I am well aware that there is little value in this first Muse release. I probably won't be interested until 3.0.
Then I would have spent $540(average of $180 per annum, at the snail rate Adobe is going) by 2015 for one software in the cloud! Marian, we all know Adobe didn't promise any feature, but it is expected of a brand like Adobe to know the effect of releasing such a poor product on its share price before the end of the month. It might come crashing! Adobe needs to learn from RIM. It only takes a company to release poor product and create dissatisfied customers to start going down(God forbid!). But Adobe needs to be more quality conscious.
...Then I would have spent $540(average of $180 per annum, at the snail rate Adobe is going) by 2015
Why would you pay $540 for unfinished software? Why don't you buy software from another developer that has a more mature product?
How about stop fighting over who's wrong and who's right?
You have all have got your own personal opinion and a point. I don't see any meeting grounds since you all stand in different areas of the spectrum:
- Marian will wait until there'll be something she deems mature and worth the price,
- topelovely is upset that after all the beta testing, now Adobe asks users to pay for a release deemed not worth the price, and sees that as a continued beta testing period at subscribers expenses,
- grayrockgraphics is OK paying a subscription for a product that although not mature, is being helpful enough to make it worth the subscription cost.
You are all right in your point of view... so I see no point in arguing over who's point is "righter"... so in the end:
- Marian will subscribe, perhaps after version 3 will be out, or whenever she will think the app is mature enough to justify the cost,
- topelovely will probably hold a grudge to Adobe for a bit longer and may take more than version 3 to make a purchase worth the subscription price, in the meantime may (or not) actively looking for alternatives that may exist in the market,
- grayrockgraphics will continue to be a happy camper
As far as I am concerned and I don't know if any users in the community will share (or have even thought about the new cloud subscription model from my POV)...
There is one thing I don't like about the cloud pricing and that is the fact that I will be at the mercy of Adobe to be able to use creative tools. This is something I honestly don't like much at all. Not a question of fairness, principle or even price... it's practicality and experience that raise several concerns. For instance:
- What will happen with my creative tools when/if a company offering them via subscription decides to stop offering as they may find something else more profitable or for any other reasons?

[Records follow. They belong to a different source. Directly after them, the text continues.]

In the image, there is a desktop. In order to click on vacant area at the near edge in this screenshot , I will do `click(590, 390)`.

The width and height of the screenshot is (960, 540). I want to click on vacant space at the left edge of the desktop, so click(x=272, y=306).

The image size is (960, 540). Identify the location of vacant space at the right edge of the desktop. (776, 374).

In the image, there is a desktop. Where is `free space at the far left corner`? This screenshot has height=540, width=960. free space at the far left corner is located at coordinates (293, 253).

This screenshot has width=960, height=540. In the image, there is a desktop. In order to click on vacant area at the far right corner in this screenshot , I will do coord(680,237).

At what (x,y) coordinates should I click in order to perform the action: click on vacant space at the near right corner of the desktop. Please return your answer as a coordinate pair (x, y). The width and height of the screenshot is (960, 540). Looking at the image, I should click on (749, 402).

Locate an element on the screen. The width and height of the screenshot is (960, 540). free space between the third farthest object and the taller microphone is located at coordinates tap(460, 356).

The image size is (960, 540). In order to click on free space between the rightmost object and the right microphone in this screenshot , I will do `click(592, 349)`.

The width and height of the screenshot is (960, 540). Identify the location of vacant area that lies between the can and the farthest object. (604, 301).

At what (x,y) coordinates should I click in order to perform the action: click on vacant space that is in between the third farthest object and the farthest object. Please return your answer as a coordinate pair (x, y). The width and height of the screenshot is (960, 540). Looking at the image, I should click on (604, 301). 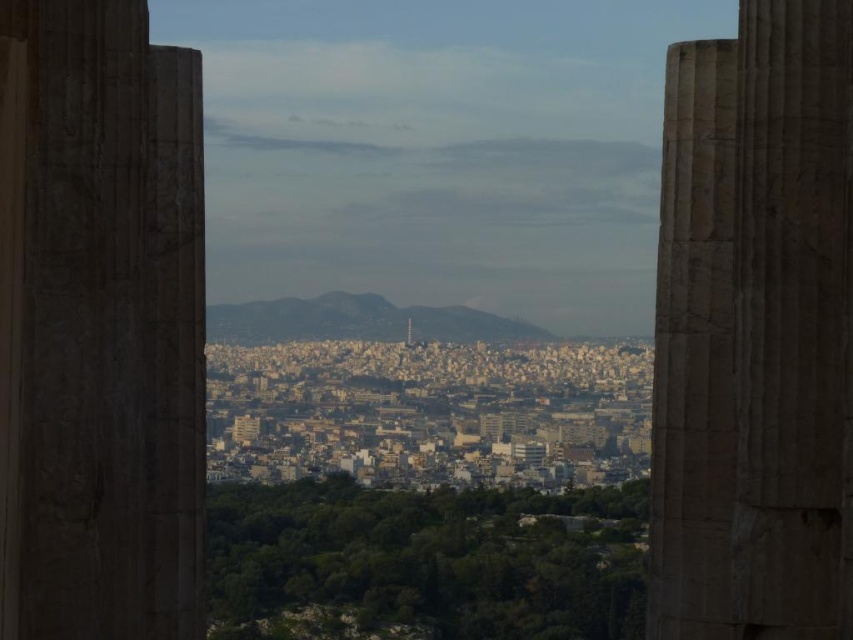 Is carved stone column at left smaller than marble column at right?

Flash hasn't been killed, but no longer enjoys the popularity and dominance it once had... Flex has turned into Flash builder later only to be handed to the Apache foundation to be shelved somewhere... Catalyst died when was just coming out of the woumb as Flash lost exponetially in popularity with the advent of the iDevices which forced Adobe to rethink its strategy on its Flash platform turning a dying product into a niche one to be used mostly for 3D gaming and other niche app building turing its aims at plugin-free, web-standard-compliant creation tools (therefore adding Edge and Muse projects to the family).
So although most of the efforts and hours of learning dedicated to become proficient in Flash and AS1, then AS2, and once again AS3, have gone mostly down the drain (in practice) along with the money invested in it since there are much less opportunities out there today for flash developers, not all was completely lost. Knowledge of some programming principles, best practices, optimization, etc., experience with the application and AS3 will be reusable across other apps, are some of what remained. But above all, one thing hasn't been lost and that is my access to the Flash application itself, since I haven't been required (nor will be required), to pay a monthly subscription in order to access the applications I OWN. I still own the Macromedia versions of Flash and can still install them on my mac to my heart content as I see fit... I can do the same with all the version of the software I own. Call me silly or old fashioned, but I'd rather own my applications than pay a subscription to access the tools that earn my livelihood. I like to decide when to spend or not to spend rather than going on an endless and indefinite payment plan.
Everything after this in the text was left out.